Anyone know how this works at a slot congested airport like LHR? It's widely stated that LHR is running at around 98% capacity, so there is next to nothing to play with, especially when the weather is not kind. Are Virgin using one half of a slot pair (i.e. a landing or takeoff) when they position aircraft to / from LHR - or to a lesser extent LGW as that's pretty busy?

What happens if Virgin want to position from LGW to LHR at a time when LHR is very busy (i.e. pretty much anytime, but there are of course peaks and troughs). Does HAL use the spare 2% of capacity for cases like this or can airlines be told "no, we're full at that time of day"? Obviously I appreciate some positioning flights are planned well in advance, but there must be some fairly last minute ones that occur when aircraft go technical & VS need to decide which flights take priority for fleet resources.
#938929 by TimCrawley
08 Oct 2017, 03:58
The only blurb I ever saw on slots for LGW/LHR was back when ACL ran the slot allocation for both (don't know if they still do) and they did allow overbooking of slots for exceptionals as below (but note you still had to book a slot for "Any planned positioning of an aircraft" and "Positioning to replace an aircraft undergoing planned maintenance, including instances of a maintenance overrun") .... so that still doesn't seem to explain Kraken's original question as surely VS can't be the only ones needing fairly regular (but unpredictable in terms of day of week and time of day so not really a regular) repositioning slots just for routine maintenance....surely airlines don't have to use and give up an existing slot at both airports, an outbound then an inbound, as they can't have aircraft circling the south east for hours on end after leaving LGW as a VS LGW-BGI take-off slot then waiting in the air until the VS LAX-LHR landing slot comes due in order to fly LGW-LHR!

Overbooking slots considered at discretion for positioning flights to replace an unserviceable aircraft or other unforeseeable schedule disruption (eg, severe weather) and resume a planned commercial passenger service, limited to the following circumstances:
- Inbound positioning to recover a planned departure service
- Outbound positioning to recover a based-carrier’s own service
- The return of a based-carrier’s recovery aircraft to resume planned operations
Overbooking will not be considered in circumstances such as:
- Outbound positioning to recover another air carrier’s service, ie, a sub-charter
- Positioning to replace an aircraft undergoing planned maintenance, including instances of a maintenance overrun
- Any planned positioning of an aircraft
#938942 by ColOrd
08 Oct 2017, 19:38
Presumably that 2% is a headline figure for spare capacity and not indicative of where there will be planning "white space" for operating reasons.

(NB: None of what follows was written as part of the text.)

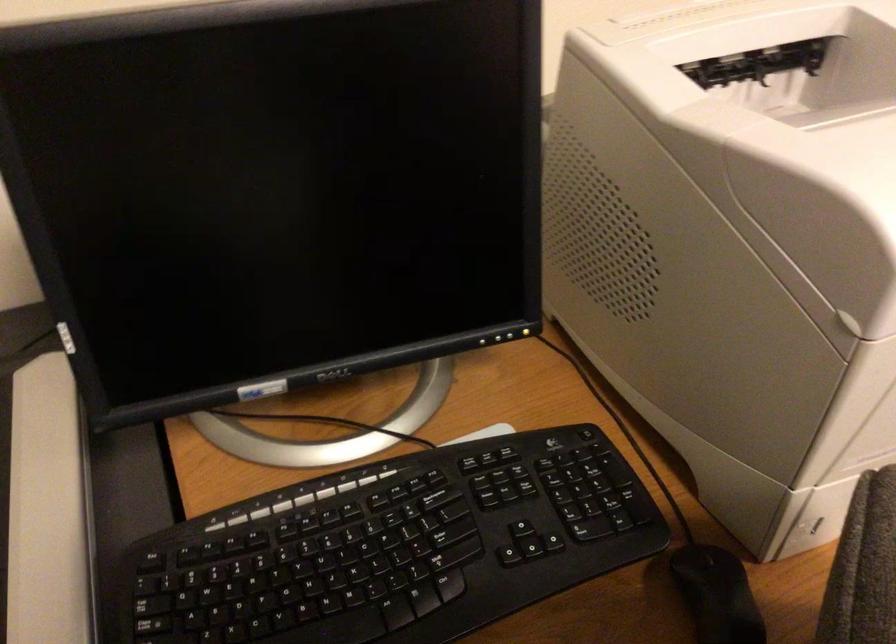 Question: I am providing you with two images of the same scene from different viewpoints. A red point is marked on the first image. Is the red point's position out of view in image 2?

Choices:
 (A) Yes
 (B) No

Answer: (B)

I work on a section of railway that has some of the highest track utilisation in the world, but within that there is always time to run additional empty coaching stock paths, engineering access, etc etc.

My own observation being a little bit geeky at Heathrow - Saturday afternoons seem a bit quieter and I've often seen a couple of BA moves for stuff to/from Cardiff for maintenance.
#938950 by Kraken
08 Oct 2017, 23:32
Didn't BA infamously run empty ghost flights from LHR-CWL (Cardiff) to keep some unused slots "active" in the past? I'm pretty sure I read that they did.
#938951 by tontybear
09 Oct 2017, 00:12
Yes they did. Though coincidentally BA do have a maintenance base in Cardiff.
#938957 by mitchja
09 Oct 2017, 11:18
Doesn't BA also allegedly use domestic flights as slot minder flights as well now ever since they took over BMI, hence why they cancel / merge many of their domestic flights at pretty short notice?

I think they also use domestic flights as positioning flights too as I've been on a couple of wide body A/C before on that same route as well. BMI used to do the same thing occasionally as well to re-position their long haul A/C.

I've had 4 BA domestic flights canceled and changed all in the same year on the MAN>LHR>MAN route. That's the main reason why I've stopped using them now.